Der ThSV Eisenach lebt noch: 24:22-Sieg beim TuS Nettelstedt-Lübbecke

Was für eine Osterüberraschung! Der ThSV Eisenach lebt noch! Am Ostersamstag feierten die Wartburgstädter im zweiten Spiel unter ihrem neuen Trainer Gennadij Chalepo in einem Abstiegskrimi einen 24:22 (10:12)-Auswärtserfolg beim TuS Nettelstedt-Lübbecke. Nach dem Abpfiff tanzten die Eisenacher Spieler wie schelmisch dreinschauende Lausbuben, intonierten die mitgereisten Fans in Ostfalen das Rennsteiglied. Der erste Auswärtssieg der Saison lässt alle, Mannschaft und Fans, neuen Mut schöpfen! Der ThSV Eisenach ist auf einen Zähler an den ersten Nichtabstiegsplatz herangerückt!

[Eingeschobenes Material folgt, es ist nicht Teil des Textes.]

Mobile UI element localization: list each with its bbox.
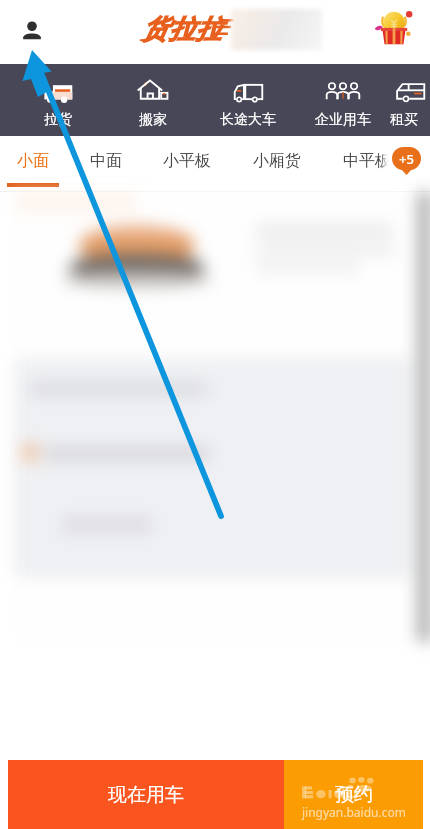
button[interactable]: 搬家: [105, 64, 200, 136]
staticText: jingyan.baidu.com: [302, 804, 406, 820]
button[interactable]: 小厢货: [249, 136, 305, 186]
button[interactable]: Rewards: [370, 3, 418, 51]
button[interactable]: 企业用车: [295, 64, 390, 136]
button[interactable]: 小面: [13, 136, 53, 186]
button[interactable]: 长途大车: [200, 64, 295, 136]
staticText: +5: [399, 150, 414, 168]
staticText: 长途大车: [220, 111, 276, 129]
button[interactable]: 拉货: [10, 64, 105, 136]
button[interactable]: Profile: [12, 12, 52, 52]
staticText: 预约: [335, 783, 373, 807]
staticText: 搬家: [139, 111, 167, 129]
button[interactable]: 中平板: [339, 136, 395, 186]
staticText: 租买车: [390, 111, 430, 129]
staticText: 拉货: [44, 111, 72, 129]
button[interactable]: 租买车: [390, 64, 430, 136]
button[interactable]: +5: [392, 147, 421, 170]
staticText: 中平板: [343, 151, 391, 171]
staticText: 企业用车: [315, 111, 371, 129]
button[interactable]: 预约: [284, 760, 423, 829]
staticText: 小面: [17, 151, 49, 171]
staticText: 中面: [90, 151, 122, 171]
button[interactable]: 小平板: [159, 136, 215, 186]
staticText: 现在用车: [108, 783, 184, 807]
staticText: 货拉拉: [142, 13, 223, 46]
staticText: 小平板: [163, 151, 211, 171]
button[interactable]: 中面: [86, 136, 126, 186]
button[interactable]: 现在用车: [8, 760, 284, 829]
staticText: 小厢货: [253, 151, 301, 171]
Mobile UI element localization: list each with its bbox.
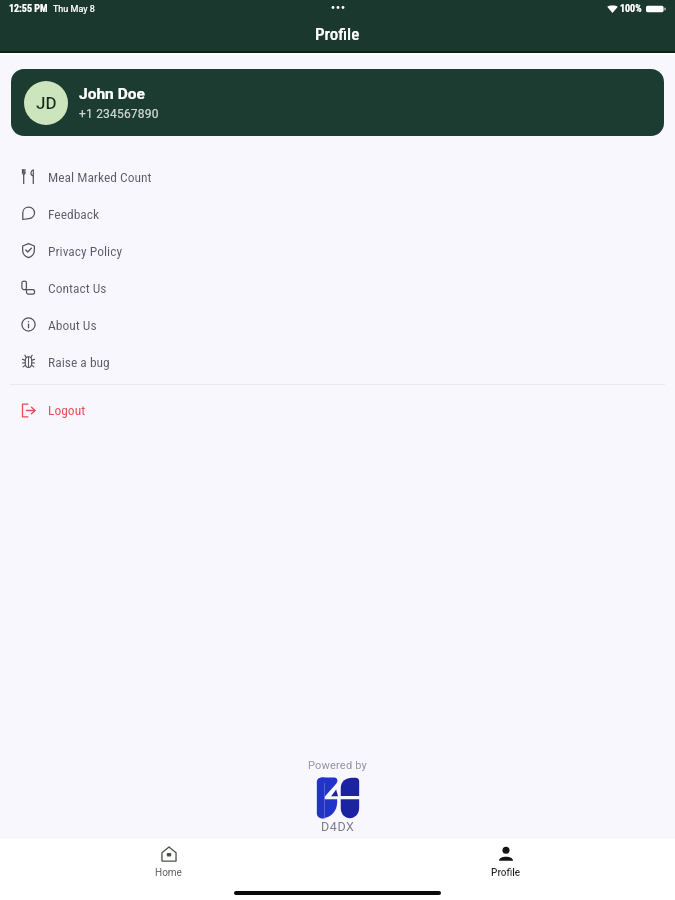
- button[interactable]: Feedback: [0, 195, 675, 232]
- button[interactable]: Contact Us: [0, 269, 675, 306]
- button[interactable]: Raise a bug: [0, 343, 675, 380]
- staticText: Raise a bug: [48, 354, 110, 370]
- staticText: About Us: [48, 317, 97, 333]
- button[interactable]: Meal Marked Count: [0, 158, 675, 195]
- staticText: Powered by: [308, 759, 367, 772]
- button[interactable]: Home: [0, 839, 337, 880]
- staticText: 12:55 PM: [9, 3, 48, 15]
- staticText: D4DX: [321, 819, 355, 834]
- staticText: JD: [36, 93, 57, 113]
- staticText: +1 234567890: [79, 107, 159, 121]
- staticText: 100%: [620, 3, 642, 15]
- staticText: Meal Marked Count: [48, 169, 152, 185]
- staticText: Profile: [315, 24, 360, 44]
- button[interactable]: About Us: [0, 306, 675, 343]
- staticText: Home: [155, 867, 182, 879]
- staticText: Thu May 8: [53, 4, 95, 15]
- staticText: Profile: [491, 867, 521, 879]
- button[interactable]: Profile: [337, 839, 675, 880]
- button[interactable]: Privacy Policy: [0, 232, 675, 269]
- staticText: Logout: [48, 402, 86, 418]
- button[interactable]: JD: [11, 69, 664, 136]
- button[interactable]: Logout: [0, 393, 675, 427]
- staticText: Privacy Policy: [48, 243, 123, 259]
- staticText: John Doe: [79, 85, 145, 103]
- staticText: Contact Us: [48, 280, 107, 296]
- staticText: Feedback: [48, 206, 100, 222]
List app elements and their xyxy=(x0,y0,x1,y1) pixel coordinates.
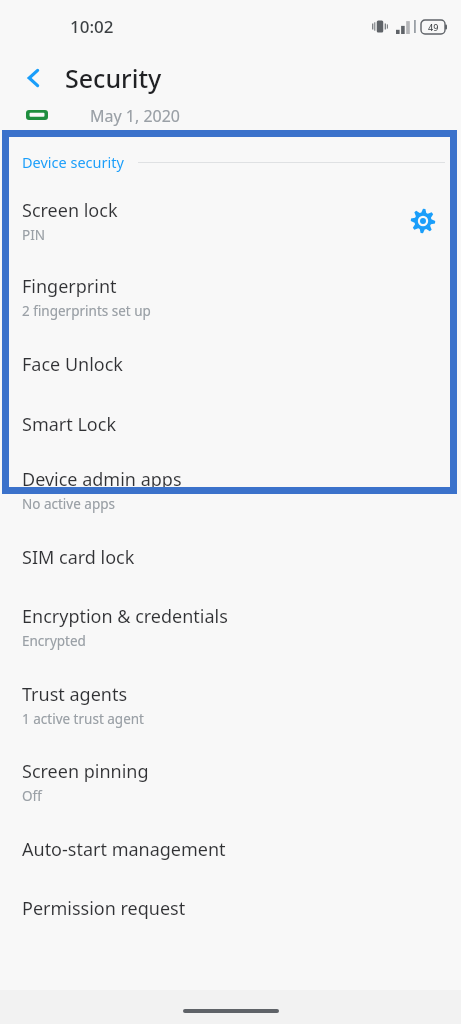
staticText: Trust agents xyxy=(22,682,128,707)
button[interactable]: Smart Lock xyxy=(0,412,461,437)
staticText: Encrypted xyxy=(22,632,86,650)
button[interactable]: Screen lock settings xyxy=(403,201,443,241)
button[interactable]: Back xyxy=(14,58,54,98)
button[interactable]: Auto-start management xyxy=(0,837,461,862)
staticText: SIM card lock xyxy=(22,545,135,570)
staticText: Auto-start management xyxy=(22,837,226,862)
button[interactable]: Encryption & credentials xyxy=(0,604,461,650)
staticText: 1 active trust agent xyxy=(22,710,144,728)
button[interactable]: Face Unlock xyxy=(0,352,461,377)
button[interactable]: Device admin apps xyxy=(0,467,461,513)
staticText: Permission request xyxy=(22,896,186,921)
staticText: Face Unlock xyxy=(22,352,123,377)
button[interactable]: Fingerprint xyxy=(0,274,461,320)
button[interactable]: SIM card lock xyxy=(0,545,461,570)
staticText: 10:02 xyxy=(70,15,114,38)
button[interactable]: Trust agents xyxy=(0,682,461,728)
staticText: Screen pinning xyxy=(22,759,149,784)
button[interactable]: Permission request xyxy=(0,896,461,921)
button[interactable]: Screen lock xyxy=(0,198,461,244)
staticText: No active apps xyxy=(22,495,115,513)
staticText: Device security xyxy=(22,152,124,172)
staticText: May 1, 2020 xyxy=(90,105,181,127)
staticText: PIN xyxy=(22,226,46,244)
staticText: Fingerprint xyxy=(22,274,117,299)
staticText: Encryption & credentials xyxy=(22,604,228,629)
staticText: Security xyxy=(65,61,162,95)
staticText: Smart Lock xyxy=(22,412,116,437)
button[interactable]: Screen pinning xyxy=(0,759,461,805)
staticText: Screen lock xyxy=(22,198,118,223)
staticText: 49 xyxy=(428,21,439,33)
staticText: Device admin apps xyxy=(22,467,182,492)
staticText: Off xyxy=(22,787,42,805)
staticText: 2 fingerprints set up xyxy=(22,302,151,320)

Thüringer wie von Fesseln befreit in Ostwestfalen
„Alles Kopfsache“, waren die meistbenutzten Worte im Eisenacher Lager. Gennadij Chalepo schien die mentalen Fesseln gelöst zu haben.

Ja, wir leben noch

strahlte der ehemalige weißrussische Nationalspieler, in der Saison 2011/2012 selbst Coach beim TuS Nettelstedt-Lübbecke, bei der Wiederkehr an eine einstige Wirkungsstätte viele Hände schüttelnd. Er lobte die Supereinstellung und die Körpersprache. Der ThSV Eisenach spielte wie befreit auf. „Ich hoffe, wir sind nicht zu spät erwacht. Das Restprogramm ist schwer“, fügte Gennadij Chalepo an. „Wir sind nach dem 3-Tore-Rückstand nicht eingeknickt. In einer Partie von zwei kämpfenden Abwehrreihen haben wir ganz viel Charakter gezeigt. Fantastisch, wie uns die mitgereisten Fans unterstützt haben“, unterstrich Karsten Wöhler, Manager des ThSV Eisenach. Es war 60-minütiger Abwehrkampf mit vielen technischen Fehlern auf beiden Seiten, der in Christoph Immel und Ronald Klein zwei stets die Übersicht behaltende Spielleiter hatte, die wohl nur bei einer Zeitstrafe gegen Daniel Luther völlig daneben lagen.
„Eine Super-Mannschaftsleistung. Jeder hat sein Bestes gegeben, sich in den Dienst der Mannschaft gestellt. Wer nur 22 Gegentore kassiert, hat in der Abwehr gut gearbeitet. Bei der Verwertung der Torchancen haperte es. Ein Riesenlob vom gesamten Team an unsere mitgereisten Fans“, unterstrich Marcel Schliedermann nach seinem 35-minütigen Einsatz. Auf für ihn ungewohnter Position im rechten Rückraum brachte er seine arteigenen Qualitäten ein. „Egal auf welcher Position, Marcel Schliedermann stellt sich stets in den Dienst der Mannschaft“, fügte er am Sonntag beim Mittagessenkochen in der eigenen Küche an. Dass der gesamten Mannschaft zwei trainingsfreies Ostertage bewilligt wurden, stieß selbstredend bei allen auf große Freude.
„Wir wussten schon gar nicht mehr, wie sich ein Sieg, insbesondere ein Auswärtssieg anfühlt. Wir sind erleichtert, haben gesehen, es steckt noch Leben in uns. Was dieser Sieg wert ist, werden wir am Ende der Saison sehen“, erklärte ein überglücklicher Adrian Wöhler am Ostersonntag.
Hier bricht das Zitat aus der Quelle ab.